[Stored data entries]
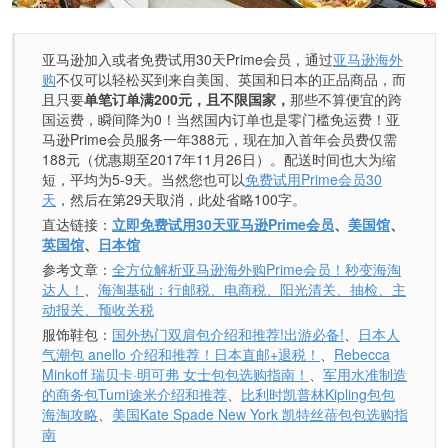
亚马逊加入或者免费试用30天Prime会员，通过
亚马逊海外
购
不仅可以轻松买到来自美国、英国和日本的正品商品，而
且只要
单笔订单满200元，且不限国家，
那些不算便宜的跨
国运费，瞬间降为0！当然国内订单也是零门槛免运费！亚
马逊Prime会员服务一年388元，现在加入首年会员费仅需
188元（优惠期至2017年11月26日）。配送时间也大为缩
短，平均为5-9天。当然您也可以
免费试用Prime会员30
天
，然后在第29天取消，此处省略100字。
直达链接：
立即免费试用30天亚马逊Prime会员
、
美国馆
、
英国馆
、
日本馆
参考文章：
全方位解析亚马逊海外购Prime会员！秒变海淘
达人！
、
海淘基础：行邮税、电商税、阳光清关、抽检、主
动报关、预收关税
服饰鞋包：
国外热门双肩包介绍和推荐!出游必备!
、
日本人
气潮包 anello 介绍和推荐！日本直邮+退税！
、
Rebecca
Minkoff 瑞贝卡·明可弗 女士包包选购指南！
、
军用水准制造
的商务包Tumi途米介绍和推荐
、
比利时凯普林Kipling包包
海淘攻略
、
美国Kate Spade New York 凯特丝蓓包包选购指
南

- **What you have to do**
Please repeat each line from the one with "Minkoff 瑞贝卡·明可弗 女士包包选购指南！" through the last line of the data above, and add nothing.

- **Output for this task**
Minkoff 瑞贝卡·明可弗 女士包包选购指南！
、
军用水准制造
的商务包Tumi途米介绍和推荐
、
比利时凯普林Kipling包包
海淘攻略
、
美国Kate Spade New York 凯特丝蓓包包选购指
南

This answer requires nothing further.